● PROBLEM DETAILS
Reproduce, from the lines below, exactly the stretch that begins at the line containing "Documentation" and ends at the line containing "provide a more accurate", both included.

Recorded data

****************

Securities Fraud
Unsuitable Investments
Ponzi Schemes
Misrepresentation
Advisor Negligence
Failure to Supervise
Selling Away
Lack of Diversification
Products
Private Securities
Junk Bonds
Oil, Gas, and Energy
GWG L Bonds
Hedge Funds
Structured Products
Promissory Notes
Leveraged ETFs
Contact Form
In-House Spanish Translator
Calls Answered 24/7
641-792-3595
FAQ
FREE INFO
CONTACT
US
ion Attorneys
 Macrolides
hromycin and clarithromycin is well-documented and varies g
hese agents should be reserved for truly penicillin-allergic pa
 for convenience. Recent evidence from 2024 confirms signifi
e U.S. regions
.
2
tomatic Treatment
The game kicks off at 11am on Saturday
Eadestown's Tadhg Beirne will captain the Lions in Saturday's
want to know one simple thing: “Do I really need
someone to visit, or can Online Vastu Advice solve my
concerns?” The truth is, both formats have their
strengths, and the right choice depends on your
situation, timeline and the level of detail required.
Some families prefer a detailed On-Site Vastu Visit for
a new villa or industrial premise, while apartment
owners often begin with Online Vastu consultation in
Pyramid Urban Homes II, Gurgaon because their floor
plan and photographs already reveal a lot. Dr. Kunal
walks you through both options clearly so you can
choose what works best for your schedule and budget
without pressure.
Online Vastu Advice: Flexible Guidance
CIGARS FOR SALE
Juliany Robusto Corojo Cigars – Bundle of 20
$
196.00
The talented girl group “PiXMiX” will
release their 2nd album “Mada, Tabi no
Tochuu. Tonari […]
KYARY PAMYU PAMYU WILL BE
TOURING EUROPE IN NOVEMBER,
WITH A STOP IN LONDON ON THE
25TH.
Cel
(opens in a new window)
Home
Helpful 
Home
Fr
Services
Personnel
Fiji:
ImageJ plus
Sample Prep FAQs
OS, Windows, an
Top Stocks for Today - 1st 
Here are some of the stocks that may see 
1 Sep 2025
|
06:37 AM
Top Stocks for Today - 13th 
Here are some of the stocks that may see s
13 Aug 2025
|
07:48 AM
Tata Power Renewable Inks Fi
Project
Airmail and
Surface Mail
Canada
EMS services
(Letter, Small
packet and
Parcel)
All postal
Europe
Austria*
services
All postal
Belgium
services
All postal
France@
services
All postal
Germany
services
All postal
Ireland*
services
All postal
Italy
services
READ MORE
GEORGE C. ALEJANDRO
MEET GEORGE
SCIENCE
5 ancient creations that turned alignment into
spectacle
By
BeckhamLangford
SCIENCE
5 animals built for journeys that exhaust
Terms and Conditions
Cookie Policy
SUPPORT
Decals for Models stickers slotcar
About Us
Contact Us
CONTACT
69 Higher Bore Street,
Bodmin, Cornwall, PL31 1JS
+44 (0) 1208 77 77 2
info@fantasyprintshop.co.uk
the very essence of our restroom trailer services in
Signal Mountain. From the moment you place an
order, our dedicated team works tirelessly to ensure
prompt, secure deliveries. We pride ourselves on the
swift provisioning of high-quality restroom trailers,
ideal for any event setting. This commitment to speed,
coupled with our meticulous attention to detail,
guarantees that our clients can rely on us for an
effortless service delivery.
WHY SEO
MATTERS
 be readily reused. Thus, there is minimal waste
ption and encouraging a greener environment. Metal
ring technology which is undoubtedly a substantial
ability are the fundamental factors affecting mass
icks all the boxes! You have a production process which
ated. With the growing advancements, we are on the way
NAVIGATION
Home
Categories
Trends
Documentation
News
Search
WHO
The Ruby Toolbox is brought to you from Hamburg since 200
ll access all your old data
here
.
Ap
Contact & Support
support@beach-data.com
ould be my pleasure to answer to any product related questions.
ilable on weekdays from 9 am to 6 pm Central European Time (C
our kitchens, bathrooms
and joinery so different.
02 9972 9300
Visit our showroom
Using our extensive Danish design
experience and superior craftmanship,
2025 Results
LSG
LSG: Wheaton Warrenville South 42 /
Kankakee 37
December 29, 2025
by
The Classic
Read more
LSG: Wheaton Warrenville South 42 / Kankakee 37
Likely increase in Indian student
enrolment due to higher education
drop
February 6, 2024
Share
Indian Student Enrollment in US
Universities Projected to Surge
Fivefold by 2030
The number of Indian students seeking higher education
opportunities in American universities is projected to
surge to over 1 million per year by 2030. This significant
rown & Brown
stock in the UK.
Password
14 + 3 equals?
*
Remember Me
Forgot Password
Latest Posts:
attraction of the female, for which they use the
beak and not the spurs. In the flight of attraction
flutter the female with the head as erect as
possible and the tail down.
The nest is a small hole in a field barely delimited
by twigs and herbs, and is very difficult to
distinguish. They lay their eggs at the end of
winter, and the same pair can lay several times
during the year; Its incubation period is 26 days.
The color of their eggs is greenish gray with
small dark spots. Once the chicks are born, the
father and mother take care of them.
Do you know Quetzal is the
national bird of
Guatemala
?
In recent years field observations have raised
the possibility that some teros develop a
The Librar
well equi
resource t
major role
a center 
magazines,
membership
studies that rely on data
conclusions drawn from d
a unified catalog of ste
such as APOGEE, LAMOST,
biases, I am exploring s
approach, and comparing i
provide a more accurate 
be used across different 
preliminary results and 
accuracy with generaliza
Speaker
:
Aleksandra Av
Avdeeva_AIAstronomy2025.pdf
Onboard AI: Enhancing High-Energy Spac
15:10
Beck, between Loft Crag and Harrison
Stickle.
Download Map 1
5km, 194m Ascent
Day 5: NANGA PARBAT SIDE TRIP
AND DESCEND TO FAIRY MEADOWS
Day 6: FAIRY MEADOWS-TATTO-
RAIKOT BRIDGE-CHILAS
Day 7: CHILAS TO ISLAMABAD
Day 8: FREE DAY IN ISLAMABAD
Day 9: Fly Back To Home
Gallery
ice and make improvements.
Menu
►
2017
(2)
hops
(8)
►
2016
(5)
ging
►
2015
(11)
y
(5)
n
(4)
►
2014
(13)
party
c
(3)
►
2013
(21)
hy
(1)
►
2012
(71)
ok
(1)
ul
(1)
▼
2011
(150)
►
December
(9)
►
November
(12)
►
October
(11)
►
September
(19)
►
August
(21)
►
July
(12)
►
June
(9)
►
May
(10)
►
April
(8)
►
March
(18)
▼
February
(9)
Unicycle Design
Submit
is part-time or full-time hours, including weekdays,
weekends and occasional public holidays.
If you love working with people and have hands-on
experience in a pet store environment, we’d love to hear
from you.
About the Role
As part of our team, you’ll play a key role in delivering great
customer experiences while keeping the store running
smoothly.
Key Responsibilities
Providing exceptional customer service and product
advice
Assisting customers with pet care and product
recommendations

****************

● RESULT
Documentation
News
Search
WHO
The Ruby Toolbox is brought to you from Hamburg since 200
ll access all your old data
here
.
Ap
Contact & Support
support@beach-data.com
ould be my pleasure to answer to any product related questions.
ilable on weekdays from 9 am to 6 pm Central European Time (C
our kitchens, bathrooms
and joinery so different.
02 9972 9300
Visit our showroom
Using our extensive Danish design
experience and superior craftmanship,
2025 Results
LSG
LSG: Wheaton Warrenville South 42 /
Kankakee 37
December 29, 2025
by
The Classic
Read more
LSG: Wheaton Warrenville South 42 / Kankakee 37
Likely increase in Indian student
enrolment due to higher education
drop
February 6, 2024
Share
Indian Student Enrollment in US
Universities Projected to Surge
Fivefold by 2030
The number of Indian students seeking higher education
opportunities in American universities is projected to
surge to over 1 million per year by 2030. This significant
rown & Brown
stock in the UK.
Password
14 + 3 equals?
*
Remember Me
Forgot Password
Latest Posts:
attraction of the female, for which they use the
beak and not the spurs. In the flight of attraction
flutter the female with the head as erect as
possible and the tail down.
The nest is a small hole in a field barely delimited
by twigs and herbs, and is very difficult to
distinguish. They lay their eggs at the end of
winter, and the same pair can lay several times
during the year; Its incubation period is 26 days.
The color of their eggs is greenish gray with
small dark spots. Once the chicks are born, the
father and mother take care of them.
Do you know Quetzal is the
national bird of
Guatemala
?
In recent years field observations have raised
the possibility that some teros develop a
The Librar
well equi
resource t
major role
a center 
magazines,
membership
studies that rely on data
conclusions drawn from d
a unified catalog of ste
such as APOGEE, LAMOST,
biases, I am exploring s
approach, and comparing i
provide a more accurate 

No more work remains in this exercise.